To be whole women, and whole leaders, is most important for Ms. Yelbert-Obeng.
Diversify yourself and don’t stay in a box; bring all of you have to the table. She said “We can bring ourselves into spaces as whole people … we have bowed down our heads [to men] so long and not been whole women in the places we need to be.” A big challenge she articulated is fragmentation of ourselves and therefore our vision. Our friendships and our relationships should not be compartmentalized and fragmented. To soar, this sisterhood needs to life each-other up. Raising someone up can be done out of a small gesture, but to move forward we need to be in that space where we can raise each other up. She then sang “You Raise Me Up” by Josh Groban for the fellows. At the end of the song, the fellows were all standing and hugging each-other.
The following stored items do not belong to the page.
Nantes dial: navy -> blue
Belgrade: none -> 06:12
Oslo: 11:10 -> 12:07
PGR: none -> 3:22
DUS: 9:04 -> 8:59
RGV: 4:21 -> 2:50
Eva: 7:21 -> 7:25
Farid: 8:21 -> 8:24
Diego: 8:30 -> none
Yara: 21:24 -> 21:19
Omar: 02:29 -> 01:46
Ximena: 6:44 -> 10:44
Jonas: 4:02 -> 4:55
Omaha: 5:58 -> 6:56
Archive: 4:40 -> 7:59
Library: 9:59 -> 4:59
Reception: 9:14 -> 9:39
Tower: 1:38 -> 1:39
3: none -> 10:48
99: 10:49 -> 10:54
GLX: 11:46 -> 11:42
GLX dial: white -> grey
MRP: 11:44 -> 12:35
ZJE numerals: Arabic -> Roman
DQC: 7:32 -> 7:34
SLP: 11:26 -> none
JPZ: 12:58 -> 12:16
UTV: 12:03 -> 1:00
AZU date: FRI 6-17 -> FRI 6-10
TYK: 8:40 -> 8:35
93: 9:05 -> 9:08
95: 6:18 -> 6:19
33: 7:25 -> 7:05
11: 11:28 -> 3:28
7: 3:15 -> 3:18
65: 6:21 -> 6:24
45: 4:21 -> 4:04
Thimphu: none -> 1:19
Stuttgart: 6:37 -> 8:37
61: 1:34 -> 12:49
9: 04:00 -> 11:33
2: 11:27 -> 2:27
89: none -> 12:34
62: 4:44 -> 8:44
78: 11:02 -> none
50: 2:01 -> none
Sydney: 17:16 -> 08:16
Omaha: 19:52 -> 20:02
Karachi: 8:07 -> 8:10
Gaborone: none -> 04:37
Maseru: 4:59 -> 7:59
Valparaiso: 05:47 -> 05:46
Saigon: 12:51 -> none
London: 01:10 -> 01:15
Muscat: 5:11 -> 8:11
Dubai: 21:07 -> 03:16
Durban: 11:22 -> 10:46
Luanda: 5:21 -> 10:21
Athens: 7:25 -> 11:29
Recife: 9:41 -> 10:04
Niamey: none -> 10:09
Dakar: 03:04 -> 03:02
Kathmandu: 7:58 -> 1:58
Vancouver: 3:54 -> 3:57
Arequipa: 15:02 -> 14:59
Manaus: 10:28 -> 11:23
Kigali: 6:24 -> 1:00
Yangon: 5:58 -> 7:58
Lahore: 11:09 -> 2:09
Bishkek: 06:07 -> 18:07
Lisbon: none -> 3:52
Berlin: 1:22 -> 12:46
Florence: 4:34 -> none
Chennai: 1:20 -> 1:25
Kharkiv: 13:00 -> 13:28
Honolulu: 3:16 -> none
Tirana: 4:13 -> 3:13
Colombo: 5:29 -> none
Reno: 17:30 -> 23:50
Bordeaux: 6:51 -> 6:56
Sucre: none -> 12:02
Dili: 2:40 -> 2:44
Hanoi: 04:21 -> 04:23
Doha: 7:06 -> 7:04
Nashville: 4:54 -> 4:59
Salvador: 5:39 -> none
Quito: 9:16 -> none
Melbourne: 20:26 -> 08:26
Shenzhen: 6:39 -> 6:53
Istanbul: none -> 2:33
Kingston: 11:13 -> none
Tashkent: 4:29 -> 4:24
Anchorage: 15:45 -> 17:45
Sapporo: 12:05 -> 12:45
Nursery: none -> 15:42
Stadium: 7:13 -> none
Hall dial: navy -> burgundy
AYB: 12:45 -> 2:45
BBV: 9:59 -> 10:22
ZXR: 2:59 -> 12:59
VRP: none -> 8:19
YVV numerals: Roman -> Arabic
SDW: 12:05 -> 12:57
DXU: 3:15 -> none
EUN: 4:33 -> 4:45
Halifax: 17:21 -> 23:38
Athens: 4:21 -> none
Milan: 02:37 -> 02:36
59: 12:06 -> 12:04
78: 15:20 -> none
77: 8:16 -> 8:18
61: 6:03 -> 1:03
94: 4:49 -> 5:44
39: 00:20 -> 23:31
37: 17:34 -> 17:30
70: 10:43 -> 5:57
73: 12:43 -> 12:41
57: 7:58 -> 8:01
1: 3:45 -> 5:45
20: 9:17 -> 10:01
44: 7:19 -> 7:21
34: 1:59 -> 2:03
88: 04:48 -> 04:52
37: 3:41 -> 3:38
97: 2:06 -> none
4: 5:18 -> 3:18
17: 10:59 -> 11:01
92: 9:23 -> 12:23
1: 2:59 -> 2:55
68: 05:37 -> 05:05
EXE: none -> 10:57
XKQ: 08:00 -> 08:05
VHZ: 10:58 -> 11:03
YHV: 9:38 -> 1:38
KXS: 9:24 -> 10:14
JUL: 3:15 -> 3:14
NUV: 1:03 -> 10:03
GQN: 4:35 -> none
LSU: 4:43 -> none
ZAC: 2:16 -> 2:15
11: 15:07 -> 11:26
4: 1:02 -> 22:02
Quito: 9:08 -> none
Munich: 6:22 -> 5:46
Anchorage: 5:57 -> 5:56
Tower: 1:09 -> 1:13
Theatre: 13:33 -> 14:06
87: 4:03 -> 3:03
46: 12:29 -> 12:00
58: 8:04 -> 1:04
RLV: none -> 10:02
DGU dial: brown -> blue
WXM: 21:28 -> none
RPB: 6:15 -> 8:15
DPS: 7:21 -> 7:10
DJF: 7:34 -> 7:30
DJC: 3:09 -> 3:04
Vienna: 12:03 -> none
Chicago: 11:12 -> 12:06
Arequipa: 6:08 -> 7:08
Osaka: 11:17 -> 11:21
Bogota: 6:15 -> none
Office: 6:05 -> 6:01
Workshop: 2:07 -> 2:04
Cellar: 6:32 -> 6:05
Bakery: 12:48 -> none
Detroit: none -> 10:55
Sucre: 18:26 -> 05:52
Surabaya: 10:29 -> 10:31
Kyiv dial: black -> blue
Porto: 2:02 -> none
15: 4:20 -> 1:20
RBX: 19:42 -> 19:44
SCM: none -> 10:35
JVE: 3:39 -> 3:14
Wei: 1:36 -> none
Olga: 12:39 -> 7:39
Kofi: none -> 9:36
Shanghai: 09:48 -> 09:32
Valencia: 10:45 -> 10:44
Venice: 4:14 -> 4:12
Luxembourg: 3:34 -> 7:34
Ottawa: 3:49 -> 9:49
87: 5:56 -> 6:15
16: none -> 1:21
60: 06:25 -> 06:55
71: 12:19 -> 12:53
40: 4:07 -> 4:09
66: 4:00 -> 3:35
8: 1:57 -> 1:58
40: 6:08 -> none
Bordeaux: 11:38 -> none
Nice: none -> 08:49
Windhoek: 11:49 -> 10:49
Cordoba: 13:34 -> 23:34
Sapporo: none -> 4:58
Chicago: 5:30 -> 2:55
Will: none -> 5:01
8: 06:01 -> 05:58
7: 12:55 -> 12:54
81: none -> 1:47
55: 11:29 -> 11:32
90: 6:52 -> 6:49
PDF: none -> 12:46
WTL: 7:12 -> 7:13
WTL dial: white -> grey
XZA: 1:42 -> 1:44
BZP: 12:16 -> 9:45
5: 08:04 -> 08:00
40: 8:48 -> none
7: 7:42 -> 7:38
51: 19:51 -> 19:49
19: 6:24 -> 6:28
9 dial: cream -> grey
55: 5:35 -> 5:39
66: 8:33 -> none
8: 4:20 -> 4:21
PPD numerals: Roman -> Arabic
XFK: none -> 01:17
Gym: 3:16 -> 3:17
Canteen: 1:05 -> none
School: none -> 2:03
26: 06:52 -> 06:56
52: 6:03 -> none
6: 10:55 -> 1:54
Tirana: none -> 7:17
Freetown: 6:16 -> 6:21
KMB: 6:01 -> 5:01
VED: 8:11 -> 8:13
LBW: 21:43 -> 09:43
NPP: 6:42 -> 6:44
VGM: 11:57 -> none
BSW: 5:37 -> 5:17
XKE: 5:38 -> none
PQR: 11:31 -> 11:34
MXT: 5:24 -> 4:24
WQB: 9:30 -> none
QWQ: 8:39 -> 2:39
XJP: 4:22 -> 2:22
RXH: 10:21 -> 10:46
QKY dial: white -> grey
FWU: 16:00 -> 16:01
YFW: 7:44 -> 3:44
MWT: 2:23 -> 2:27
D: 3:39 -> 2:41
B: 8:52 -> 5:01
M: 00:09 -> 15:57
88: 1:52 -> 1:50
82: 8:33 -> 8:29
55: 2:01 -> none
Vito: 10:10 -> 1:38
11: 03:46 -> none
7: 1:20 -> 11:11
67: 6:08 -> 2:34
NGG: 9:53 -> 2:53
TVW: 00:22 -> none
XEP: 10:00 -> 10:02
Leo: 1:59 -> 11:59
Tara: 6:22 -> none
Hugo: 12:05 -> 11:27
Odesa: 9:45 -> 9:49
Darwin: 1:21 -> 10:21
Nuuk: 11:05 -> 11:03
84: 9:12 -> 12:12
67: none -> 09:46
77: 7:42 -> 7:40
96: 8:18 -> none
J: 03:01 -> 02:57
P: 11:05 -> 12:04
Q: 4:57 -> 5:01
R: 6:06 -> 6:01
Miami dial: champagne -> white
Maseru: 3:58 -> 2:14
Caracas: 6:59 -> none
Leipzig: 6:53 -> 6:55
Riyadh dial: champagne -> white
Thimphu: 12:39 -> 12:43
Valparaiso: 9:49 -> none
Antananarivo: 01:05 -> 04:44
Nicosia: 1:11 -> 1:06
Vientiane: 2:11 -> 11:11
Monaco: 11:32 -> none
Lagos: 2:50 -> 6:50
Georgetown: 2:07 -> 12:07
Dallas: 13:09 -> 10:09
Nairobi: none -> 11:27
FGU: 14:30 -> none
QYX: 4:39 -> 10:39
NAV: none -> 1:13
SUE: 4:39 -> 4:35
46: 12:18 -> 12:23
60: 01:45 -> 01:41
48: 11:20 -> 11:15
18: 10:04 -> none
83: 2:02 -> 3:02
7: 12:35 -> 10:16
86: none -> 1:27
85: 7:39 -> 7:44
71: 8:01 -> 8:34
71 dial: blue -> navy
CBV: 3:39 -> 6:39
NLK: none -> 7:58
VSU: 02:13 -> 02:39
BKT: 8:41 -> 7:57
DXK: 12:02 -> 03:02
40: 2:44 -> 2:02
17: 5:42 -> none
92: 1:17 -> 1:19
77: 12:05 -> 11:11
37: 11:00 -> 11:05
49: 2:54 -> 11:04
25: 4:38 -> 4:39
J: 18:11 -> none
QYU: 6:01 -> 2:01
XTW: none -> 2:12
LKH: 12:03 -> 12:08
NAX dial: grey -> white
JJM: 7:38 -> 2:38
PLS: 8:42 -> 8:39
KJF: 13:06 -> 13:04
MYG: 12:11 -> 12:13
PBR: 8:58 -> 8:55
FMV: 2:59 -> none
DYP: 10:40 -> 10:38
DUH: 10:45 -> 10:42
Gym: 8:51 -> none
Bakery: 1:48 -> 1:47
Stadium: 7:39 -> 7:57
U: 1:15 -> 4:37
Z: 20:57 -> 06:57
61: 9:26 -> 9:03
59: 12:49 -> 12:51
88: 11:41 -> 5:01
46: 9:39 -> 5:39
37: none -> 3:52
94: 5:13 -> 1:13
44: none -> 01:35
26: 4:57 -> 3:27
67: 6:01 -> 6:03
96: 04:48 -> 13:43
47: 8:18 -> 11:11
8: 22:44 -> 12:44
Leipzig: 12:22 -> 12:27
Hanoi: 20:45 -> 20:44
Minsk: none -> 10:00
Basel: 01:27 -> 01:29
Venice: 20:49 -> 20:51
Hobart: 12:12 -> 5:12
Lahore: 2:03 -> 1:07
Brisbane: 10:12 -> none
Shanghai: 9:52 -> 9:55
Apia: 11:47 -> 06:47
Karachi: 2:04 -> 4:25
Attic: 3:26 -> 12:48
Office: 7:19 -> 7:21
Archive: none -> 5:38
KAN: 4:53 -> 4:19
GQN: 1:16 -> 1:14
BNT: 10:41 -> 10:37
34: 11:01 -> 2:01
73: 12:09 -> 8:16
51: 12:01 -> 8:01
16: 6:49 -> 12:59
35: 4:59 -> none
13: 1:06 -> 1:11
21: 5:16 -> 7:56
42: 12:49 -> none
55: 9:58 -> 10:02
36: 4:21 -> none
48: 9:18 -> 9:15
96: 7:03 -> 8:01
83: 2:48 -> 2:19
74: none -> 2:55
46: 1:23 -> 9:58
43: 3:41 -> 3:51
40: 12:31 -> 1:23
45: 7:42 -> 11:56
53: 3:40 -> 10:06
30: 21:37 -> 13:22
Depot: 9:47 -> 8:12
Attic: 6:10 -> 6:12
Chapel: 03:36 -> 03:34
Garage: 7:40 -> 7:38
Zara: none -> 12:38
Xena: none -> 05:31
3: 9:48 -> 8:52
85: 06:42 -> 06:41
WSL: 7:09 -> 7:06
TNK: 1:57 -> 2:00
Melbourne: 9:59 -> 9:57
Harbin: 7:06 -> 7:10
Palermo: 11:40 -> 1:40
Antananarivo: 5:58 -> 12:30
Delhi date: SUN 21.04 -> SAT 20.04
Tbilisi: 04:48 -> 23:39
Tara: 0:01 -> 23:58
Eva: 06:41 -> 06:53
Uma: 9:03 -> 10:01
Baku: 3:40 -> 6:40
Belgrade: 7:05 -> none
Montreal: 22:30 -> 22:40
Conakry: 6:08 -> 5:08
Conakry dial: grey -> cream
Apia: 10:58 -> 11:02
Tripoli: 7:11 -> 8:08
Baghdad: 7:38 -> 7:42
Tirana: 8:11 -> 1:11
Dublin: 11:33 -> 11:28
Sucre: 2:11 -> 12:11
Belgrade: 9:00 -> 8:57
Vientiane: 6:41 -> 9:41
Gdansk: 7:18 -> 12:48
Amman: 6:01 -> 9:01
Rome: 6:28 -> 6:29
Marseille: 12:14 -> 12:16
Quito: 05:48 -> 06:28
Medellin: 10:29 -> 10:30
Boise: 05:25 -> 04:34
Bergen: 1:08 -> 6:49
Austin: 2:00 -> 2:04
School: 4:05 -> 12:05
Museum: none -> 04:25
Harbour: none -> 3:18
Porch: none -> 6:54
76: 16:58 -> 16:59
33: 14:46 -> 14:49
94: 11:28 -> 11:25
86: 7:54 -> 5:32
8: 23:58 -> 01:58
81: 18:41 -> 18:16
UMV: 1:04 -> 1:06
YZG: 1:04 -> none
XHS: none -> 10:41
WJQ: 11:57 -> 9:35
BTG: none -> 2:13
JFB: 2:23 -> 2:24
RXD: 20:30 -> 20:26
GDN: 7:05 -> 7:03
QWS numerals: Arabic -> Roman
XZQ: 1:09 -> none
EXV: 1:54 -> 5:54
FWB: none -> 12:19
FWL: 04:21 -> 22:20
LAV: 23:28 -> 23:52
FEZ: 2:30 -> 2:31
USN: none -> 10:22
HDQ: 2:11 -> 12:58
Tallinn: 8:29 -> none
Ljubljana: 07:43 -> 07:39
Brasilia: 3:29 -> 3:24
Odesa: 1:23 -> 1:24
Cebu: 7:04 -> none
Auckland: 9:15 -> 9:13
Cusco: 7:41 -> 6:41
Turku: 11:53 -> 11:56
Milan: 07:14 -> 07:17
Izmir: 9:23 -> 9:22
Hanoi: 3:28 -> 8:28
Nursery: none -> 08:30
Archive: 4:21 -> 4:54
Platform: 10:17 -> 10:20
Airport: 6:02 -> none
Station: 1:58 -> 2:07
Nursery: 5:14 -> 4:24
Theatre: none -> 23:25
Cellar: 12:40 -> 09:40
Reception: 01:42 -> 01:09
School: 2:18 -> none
Then, we heard from recently-elected President of the 2011 Moremi Fellows, Ndidi. She said that it’s extremely important to keep the network alive and not loose contact with one-another. Ndidi thanked to the Chair and Board for their planning and facilitation of such a meeting of young women. This opportunity lets young women see that there are others doing well in their projects, and they inspire one-another to do better in their own communities.
Finally, Mawuli Dake, co-chair of the planning committee, said a few words. In the past three weeks, there have been challenges, and there was a risk in beginning the conference. He hopes that we can all look back and say it was worth it. In terms of talent, emerging women leaders have certainly been found. But it takes more than talent, he said, to be a leader. It takes sacrifice and humility to serve in a way that makes a difference. He had three important points to give to the fellows. First, he said to believe in your ability to make change. A lot of time is spent complaining, but you have to be committed to do something about it and it is possible to make much difference. One fellow of 2009 from Nigeria said “We must provide the leadership we deserve,” and it is up to the fellows to make that change because each of them have unique positions in their communities. Second, you can never assume to know it all. Africa needs to be smarter in utilizing time and resources. So, to grow as leaders and young professionals, you have to work harder and more effectively. Third, be each-other’s keeper. As your sister’s keeper, you must look beyond the past three weeks. The most important aspects of the Moremi fellowship are beyond these three weeks, but opportunity depends on you to make the best of it. There are extreme circumstances under which some fellows may have to do their work. However, he shared a story about how his class’ network from Columbia worked together to release one of their own after he was arrested in DRC. Lastly, he thanked Board members and volunteers for their unpaid work. He wished the fellows strength, inspiration, and solidarity. He said “let’s continue to collectively bring change to the continent … It is your time to lead.”
Once more, Ms. Yelbert-Obeng led the fellows in “We Are One”.